Nonprofit Marketing: Stories — the most effective, least expensive way to market your organization

The most effective way, and inexpensive, to market your nonprofit is to share stories. Stories create credibility and energy around your organization, a “buzz” because people are talking about you. They key to telling stories is to understand what a story is, how to cultivate it and how it can create more action and energy around your nonprofit.

What is a story?

Stories are memories we share. Memories are experiences we’ve had combined with emotion. When emotions meet experiences, they become significant in our brain and stay. You’ve had experiences you don’t remember and feelings too. Combined, they form memories. When we share memories, it’s a story.


Why do we need stories?

Stories allow you to share your memories and connect with others. They help you make sense of those experiences and emotions. Sharing a story can help you excite and inspire others and create connections between disparate audiences. .

How do stories help you market your nonprofit?

This graphic is a story cycle that shows how that happens. A story is created, then shared, then absorbed by audiences, then those audiences are compelled to take action. This is how you create “buzz” around your organization. People are talking about their memories! Then they share and more people are compelled to action. Then the cycle goes on and grows, and so does your organization’s influence.


Think about this in your own life. You see a movie or read a book, you meet someone and between that experience and emotion (love or hate), you share the story of that memory. The listener absorbs and can buy the book, see the movie, meet the person…or not.

How to create a culture that values stories

  1. Focus on listening. I love to tell a good story AND I love to hear them. Listening to other’s stories is key to experiencing their full humanity. Tell stories in meetings, at events, and encourage stories as you move through the day.

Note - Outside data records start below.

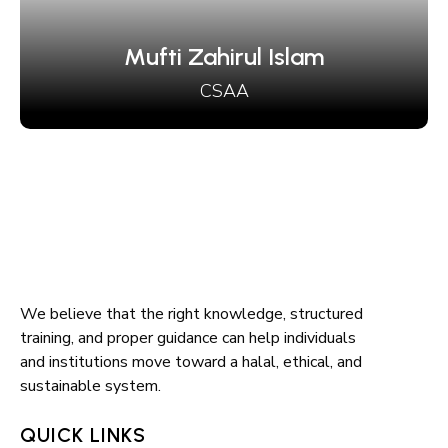
irul Islam
CSAA
We believe that the right knowledge, structured
training, and proper guidance can help individuals
and institutions move toward a halal, ethical, and
sustainable system.
QUICK LINKS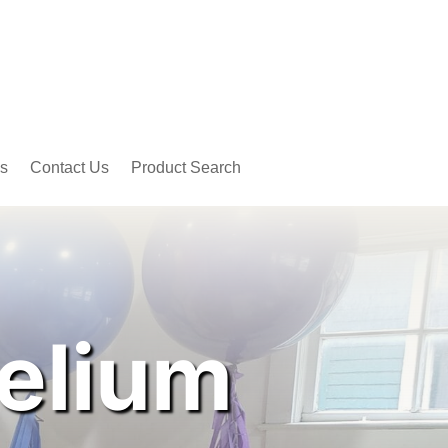
s
Contact Us
Product Search
elium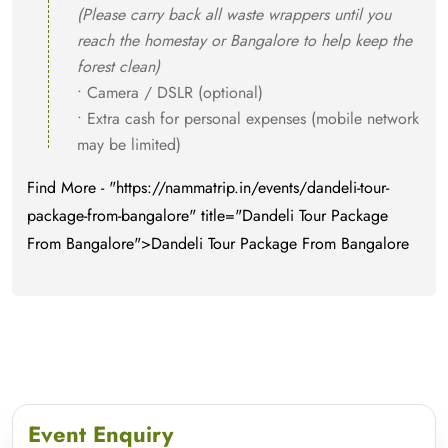
(Please carry back all waste wrappers until you
reach the homestay or Bangalore to help keep the
forest clean)
• Camera / DSLR (optional)
• Extra cash for personal expenses (mobile network
may be limited)
Find More - "https://nammatrip.in/events/dandeli-tour-
package-from-bangalore" title="Dandeli Tour Package
From Bangalore">Dandeli Tour Package From Bangalore
Event Enquiry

Ask for stories: “Tell me something that’s going well for you?” “What’s a great memory you’ve had this summer?” Be curious and listen.

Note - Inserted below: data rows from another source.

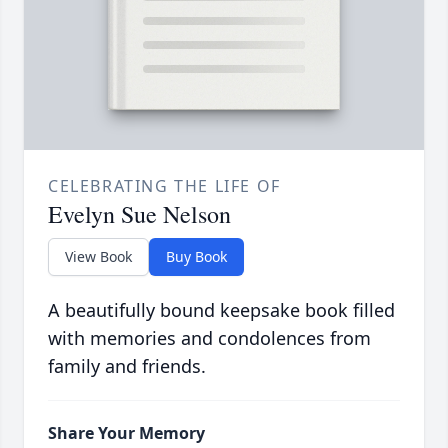
CELEBRATING THE LIFE OF
Evelyn Sue Nelson
View Book
Buy Book
A beautifully bound keepsake book filled
with memories and condolences from
family and friends.
Share Your Memory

  2. Encourage memory creation. Stories need experiences and emotion. When was the last time your board meeting created a memory that could be shared? How can you make sure your stakeholders have those memories that they will want to share? Think about how you can create memories in all you do. How can your events or meetings or volunteer activities create memories worth sharing?

  3. Empower sharing. Encourage others to share experiences with their circles of influence. Staff, board, volunteers, program participants and donors can all share their memories. When we make our events, our meetings, or our interactions memorable, then the stories will get shared.

Stories are the most reliable way to market, so use them! When others outside your organization share a story, it comes with so much more credibility because it authentic sharing. Focus on making memories and sharing those stories, and grow your visibility, connections and engagement.